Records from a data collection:
= = = = =

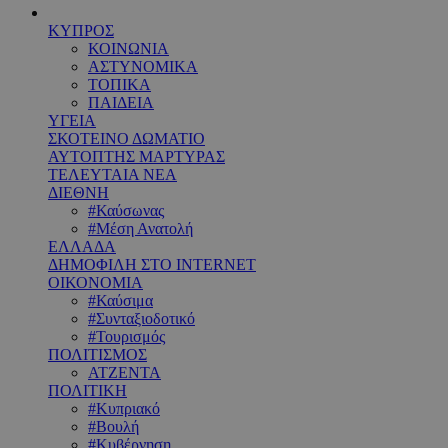
ΚΥΠΡΟΣ
ΚΟΙΝΩΝΙΑ
ΑΣΤΥΝΟΜΙΚΑ
ΤΟΠΙΚΑ
ΠΑΙΔΕΙΑ
ΥΓΕΙΑ
ΣΚΟΤΕΙΝΟ ΔΩΜΑΤΙΟ
ΑΥΤΟΠΤΗΣ ΜΑΡΤΥΡΑΣ
ΤΕΛΕΥΤΑΙΑ ΝΕΑ
ΔΙΕΘΝΗ
#Καύσωνας
#Μέση Ανατολή
ΕΛΛΑΔΑ
ΔΗΜΟΦΙΛΗ ΣΤΟ INTERNET
ΟΙΚΟΝΟΜΙΑ
#Καύσιμα
#Συνταξιοδοτικό
#Τουρισμός
ΠΟΛΙΤΙΣΜΟΣ
ΑΤΖΕΝΤΑ
ΠΟΛΙΤΙΚΗ
#Κυπριακό
#Βουλή
#Κυβέρνηση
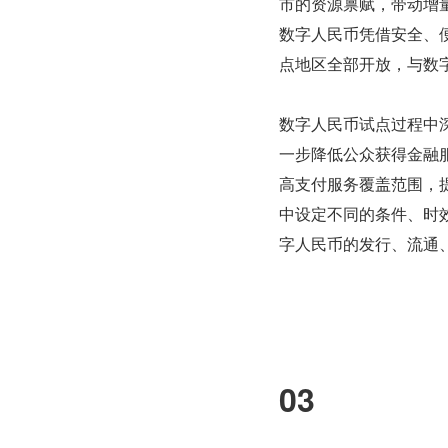
市的资源禀赋，带动增
数字人民币凭借安全、
点地区全部开放，与数
数字人民币试点过程中
一步降低公众获得金融
高支付服务覆盖范围，
中设定不同的条件、时
字人民币的发行、流通
03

= = = = =

Directions: An exact transcription is needed, covering the line with "#Μέση Ανατολή" and every line after it to the end of the entries, but not the pictures.

Your solution:
#Μέση Ανατολή
ΕΛΛΑΔΑ
ΔΗΜΟΦΙΛΗ ΣΤΟ INTERNET
ΟΙΚΟΝΟΜΙΑ
#Καύσιμα
#Συνταξιοδοτικό
#Τουρισμός
ΠΟΛΙΤΙΣΜΟΣ
ΑΤΖΕΝΤΑ
ΠΟΛΙΤΙΚΗ
#Κυπριακό
#Βουλή
#Κυβέρνηση
市的资源禀赋，带动增
数字人民币凭借安全、
点地区全部开放，与数
数字人民币试点过程中
一步降低公众获得金融
高支付服务覆盖范围，
中设定不同的条件、时
字人民币的发行、流通
03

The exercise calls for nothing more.